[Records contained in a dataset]
•••••
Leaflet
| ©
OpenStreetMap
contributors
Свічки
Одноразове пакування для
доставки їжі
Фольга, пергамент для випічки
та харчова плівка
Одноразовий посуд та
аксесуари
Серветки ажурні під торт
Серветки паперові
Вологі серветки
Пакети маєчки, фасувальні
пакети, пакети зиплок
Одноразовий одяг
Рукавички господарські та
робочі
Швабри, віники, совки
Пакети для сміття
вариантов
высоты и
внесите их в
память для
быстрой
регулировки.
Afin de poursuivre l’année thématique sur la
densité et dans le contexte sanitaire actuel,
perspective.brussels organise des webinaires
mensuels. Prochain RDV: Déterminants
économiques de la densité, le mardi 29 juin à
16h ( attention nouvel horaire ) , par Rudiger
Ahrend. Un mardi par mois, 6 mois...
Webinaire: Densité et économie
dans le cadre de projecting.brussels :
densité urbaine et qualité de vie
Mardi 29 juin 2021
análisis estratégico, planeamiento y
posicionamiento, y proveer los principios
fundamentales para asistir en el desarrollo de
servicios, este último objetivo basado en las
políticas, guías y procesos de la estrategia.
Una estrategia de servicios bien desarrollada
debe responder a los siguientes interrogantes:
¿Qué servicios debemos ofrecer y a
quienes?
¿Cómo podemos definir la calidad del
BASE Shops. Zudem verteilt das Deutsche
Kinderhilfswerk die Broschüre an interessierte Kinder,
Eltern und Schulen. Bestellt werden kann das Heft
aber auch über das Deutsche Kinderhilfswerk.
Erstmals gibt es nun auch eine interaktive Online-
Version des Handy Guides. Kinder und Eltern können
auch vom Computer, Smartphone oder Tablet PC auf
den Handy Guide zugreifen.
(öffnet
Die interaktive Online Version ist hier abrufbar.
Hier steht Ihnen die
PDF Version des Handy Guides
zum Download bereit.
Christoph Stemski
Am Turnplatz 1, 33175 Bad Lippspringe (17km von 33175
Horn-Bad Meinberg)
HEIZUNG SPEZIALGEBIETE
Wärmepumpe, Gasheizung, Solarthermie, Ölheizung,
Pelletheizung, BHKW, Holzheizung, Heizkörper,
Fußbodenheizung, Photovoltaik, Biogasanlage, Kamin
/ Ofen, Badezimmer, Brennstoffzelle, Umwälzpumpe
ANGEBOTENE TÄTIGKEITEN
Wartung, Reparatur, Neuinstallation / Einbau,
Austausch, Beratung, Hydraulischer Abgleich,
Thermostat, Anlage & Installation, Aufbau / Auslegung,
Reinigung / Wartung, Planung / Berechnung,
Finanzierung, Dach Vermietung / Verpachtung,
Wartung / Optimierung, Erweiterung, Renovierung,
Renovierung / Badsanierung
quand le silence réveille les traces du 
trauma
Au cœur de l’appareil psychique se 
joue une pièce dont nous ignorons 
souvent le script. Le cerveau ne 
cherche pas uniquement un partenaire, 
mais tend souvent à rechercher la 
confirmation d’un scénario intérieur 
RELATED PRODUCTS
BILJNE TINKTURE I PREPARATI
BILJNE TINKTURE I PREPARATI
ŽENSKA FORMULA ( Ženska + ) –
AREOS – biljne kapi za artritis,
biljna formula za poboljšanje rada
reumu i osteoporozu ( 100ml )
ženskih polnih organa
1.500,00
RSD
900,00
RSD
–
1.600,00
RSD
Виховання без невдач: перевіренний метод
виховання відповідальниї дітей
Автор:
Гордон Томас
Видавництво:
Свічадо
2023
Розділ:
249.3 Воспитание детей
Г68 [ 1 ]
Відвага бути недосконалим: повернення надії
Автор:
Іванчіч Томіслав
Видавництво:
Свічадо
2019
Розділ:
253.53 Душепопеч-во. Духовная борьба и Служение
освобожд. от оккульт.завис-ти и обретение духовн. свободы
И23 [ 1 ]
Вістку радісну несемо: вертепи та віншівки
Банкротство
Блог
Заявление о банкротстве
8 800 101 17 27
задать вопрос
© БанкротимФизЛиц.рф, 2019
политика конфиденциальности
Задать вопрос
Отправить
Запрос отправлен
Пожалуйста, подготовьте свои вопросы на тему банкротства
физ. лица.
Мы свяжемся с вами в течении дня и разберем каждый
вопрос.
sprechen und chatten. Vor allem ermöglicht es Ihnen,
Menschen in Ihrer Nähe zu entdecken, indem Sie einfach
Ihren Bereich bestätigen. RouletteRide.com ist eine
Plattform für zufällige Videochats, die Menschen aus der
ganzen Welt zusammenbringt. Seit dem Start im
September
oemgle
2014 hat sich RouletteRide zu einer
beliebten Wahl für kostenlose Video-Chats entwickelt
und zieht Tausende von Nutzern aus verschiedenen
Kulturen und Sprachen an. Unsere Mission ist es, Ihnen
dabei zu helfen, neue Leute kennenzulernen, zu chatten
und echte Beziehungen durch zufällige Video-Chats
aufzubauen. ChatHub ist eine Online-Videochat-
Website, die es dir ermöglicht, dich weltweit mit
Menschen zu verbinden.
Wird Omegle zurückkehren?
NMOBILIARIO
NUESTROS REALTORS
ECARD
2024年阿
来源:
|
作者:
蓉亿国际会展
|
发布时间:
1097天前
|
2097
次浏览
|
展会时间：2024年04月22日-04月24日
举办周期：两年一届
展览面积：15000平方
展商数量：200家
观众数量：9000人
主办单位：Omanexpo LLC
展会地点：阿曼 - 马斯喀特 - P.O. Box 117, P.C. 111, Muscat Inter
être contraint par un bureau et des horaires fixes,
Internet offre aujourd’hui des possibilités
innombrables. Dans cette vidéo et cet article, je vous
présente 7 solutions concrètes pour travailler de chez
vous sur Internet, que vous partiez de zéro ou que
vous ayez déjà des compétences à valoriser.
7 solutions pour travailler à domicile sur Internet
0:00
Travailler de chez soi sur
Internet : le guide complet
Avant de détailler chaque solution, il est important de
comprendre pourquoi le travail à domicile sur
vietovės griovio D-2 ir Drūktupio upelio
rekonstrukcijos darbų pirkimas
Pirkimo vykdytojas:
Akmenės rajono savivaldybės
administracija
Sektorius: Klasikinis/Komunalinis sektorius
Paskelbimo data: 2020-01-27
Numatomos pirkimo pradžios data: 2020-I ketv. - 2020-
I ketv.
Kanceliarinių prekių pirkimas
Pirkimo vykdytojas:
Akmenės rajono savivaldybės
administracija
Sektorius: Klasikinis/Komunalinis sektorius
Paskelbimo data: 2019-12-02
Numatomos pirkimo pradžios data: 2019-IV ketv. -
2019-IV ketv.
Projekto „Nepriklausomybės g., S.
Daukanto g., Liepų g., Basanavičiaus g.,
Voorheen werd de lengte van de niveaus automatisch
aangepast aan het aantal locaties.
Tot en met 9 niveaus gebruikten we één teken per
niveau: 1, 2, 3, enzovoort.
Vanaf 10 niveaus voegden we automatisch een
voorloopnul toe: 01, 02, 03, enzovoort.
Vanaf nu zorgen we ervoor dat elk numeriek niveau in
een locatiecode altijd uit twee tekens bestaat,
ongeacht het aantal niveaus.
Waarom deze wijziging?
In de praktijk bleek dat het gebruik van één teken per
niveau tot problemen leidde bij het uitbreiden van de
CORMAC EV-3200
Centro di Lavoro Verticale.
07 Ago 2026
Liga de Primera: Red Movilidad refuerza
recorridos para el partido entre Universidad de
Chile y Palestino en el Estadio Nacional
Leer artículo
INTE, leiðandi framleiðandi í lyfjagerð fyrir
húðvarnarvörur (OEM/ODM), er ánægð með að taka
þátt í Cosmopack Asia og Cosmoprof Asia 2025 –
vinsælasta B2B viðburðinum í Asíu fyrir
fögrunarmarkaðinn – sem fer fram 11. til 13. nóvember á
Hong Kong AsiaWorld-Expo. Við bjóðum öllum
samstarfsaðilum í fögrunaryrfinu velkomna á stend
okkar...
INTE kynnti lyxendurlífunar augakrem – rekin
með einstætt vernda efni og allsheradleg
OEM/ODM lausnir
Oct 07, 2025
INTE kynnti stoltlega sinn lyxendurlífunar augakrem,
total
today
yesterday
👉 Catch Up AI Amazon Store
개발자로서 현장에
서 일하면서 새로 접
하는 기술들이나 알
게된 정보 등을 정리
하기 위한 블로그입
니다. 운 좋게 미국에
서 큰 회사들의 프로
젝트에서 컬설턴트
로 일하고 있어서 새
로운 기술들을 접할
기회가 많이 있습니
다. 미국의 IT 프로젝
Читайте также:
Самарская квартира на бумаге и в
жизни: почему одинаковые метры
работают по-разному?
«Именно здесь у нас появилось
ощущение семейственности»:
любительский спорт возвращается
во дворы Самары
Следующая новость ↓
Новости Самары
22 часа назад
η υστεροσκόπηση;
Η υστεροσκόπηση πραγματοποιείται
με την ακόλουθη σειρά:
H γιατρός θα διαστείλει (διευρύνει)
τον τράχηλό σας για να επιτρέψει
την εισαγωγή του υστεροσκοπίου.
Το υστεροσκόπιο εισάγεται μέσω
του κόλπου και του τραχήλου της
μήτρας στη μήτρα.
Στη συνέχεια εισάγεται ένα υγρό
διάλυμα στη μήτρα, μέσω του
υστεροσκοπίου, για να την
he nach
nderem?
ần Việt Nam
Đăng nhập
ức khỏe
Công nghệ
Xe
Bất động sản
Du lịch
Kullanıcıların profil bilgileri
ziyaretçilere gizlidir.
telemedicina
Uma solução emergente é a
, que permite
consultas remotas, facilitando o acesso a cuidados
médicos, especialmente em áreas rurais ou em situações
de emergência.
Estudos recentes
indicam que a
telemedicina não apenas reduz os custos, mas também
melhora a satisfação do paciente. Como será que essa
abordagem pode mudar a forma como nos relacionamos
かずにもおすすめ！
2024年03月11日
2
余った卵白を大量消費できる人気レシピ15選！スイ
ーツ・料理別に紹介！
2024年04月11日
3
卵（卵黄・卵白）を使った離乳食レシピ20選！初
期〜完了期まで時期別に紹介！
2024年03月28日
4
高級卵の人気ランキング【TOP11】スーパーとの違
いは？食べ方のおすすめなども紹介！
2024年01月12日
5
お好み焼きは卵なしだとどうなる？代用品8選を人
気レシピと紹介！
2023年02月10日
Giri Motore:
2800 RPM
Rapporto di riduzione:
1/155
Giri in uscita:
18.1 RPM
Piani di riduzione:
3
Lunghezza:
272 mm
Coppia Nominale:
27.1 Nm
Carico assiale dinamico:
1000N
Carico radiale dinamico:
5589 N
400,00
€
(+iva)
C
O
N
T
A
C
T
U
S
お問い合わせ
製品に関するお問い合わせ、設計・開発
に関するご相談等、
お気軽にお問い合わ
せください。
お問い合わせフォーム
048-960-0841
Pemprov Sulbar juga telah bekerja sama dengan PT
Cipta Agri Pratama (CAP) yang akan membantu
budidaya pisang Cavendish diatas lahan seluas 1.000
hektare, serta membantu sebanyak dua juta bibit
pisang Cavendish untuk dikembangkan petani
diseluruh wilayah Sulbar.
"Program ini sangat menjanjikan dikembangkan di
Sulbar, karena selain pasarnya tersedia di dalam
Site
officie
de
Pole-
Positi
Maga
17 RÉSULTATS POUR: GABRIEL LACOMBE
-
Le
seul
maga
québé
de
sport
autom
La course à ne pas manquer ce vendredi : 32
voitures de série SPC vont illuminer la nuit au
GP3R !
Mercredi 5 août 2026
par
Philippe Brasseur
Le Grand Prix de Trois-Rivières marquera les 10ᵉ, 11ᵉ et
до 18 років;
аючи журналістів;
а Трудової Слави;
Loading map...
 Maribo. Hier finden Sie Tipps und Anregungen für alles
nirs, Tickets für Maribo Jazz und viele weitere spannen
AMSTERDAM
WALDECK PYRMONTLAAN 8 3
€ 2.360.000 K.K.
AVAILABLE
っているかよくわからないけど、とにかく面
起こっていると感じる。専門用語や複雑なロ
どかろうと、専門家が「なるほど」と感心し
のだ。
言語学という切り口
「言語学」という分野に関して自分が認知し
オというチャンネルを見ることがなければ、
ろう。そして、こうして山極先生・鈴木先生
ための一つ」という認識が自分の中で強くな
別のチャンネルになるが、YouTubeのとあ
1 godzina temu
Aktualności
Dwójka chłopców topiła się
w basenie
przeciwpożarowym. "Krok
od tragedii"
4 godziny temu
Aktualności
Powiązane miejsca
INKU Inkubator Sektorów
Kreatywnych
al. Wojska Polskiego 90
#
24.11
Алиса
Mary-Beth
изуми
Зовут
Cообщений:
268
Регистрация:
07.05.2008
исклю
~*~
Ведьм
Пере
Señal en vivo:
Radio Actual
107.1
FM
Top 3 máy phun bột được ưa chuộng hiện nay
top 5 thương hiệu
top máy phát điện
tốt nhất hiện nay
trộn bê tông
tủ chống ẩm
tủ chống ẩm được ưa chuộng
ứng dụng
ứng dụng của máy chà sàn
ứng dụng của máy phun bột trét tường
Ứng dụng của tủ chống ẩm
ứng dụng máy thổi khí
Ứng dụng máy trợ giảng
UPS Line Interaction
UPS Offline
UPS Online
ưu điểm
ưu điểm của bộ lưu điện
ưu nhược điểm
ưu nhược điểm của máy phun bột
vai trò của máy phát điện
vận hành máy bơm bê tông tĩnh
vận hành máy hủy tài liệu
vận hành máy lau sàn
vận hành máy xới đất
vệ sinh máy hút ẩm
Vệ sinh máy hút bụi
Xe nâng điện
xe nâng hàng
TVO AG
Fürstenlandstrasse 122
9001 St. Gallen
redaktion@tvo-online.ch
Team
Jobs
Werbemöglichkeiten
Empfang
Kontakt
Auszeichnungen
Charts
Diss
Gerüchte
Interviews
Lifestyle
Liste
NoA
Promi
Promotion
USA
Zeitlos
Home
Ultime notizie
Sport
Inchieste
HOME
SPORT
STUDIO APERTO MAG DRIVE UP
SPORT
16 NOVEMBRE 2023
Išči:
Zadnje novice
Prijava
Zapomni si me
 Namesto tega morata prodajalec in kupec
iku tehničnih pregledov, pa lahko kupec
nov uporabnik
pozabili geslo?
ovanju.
•••••
## TASK DIRECTIONS
All lines in the records that contain "pirkimas" are to be copied and returned.

## WRITTEN RESPONSE
rekonstrukcijos darbų pirkimas
Kanceliarinių prekių pirkimas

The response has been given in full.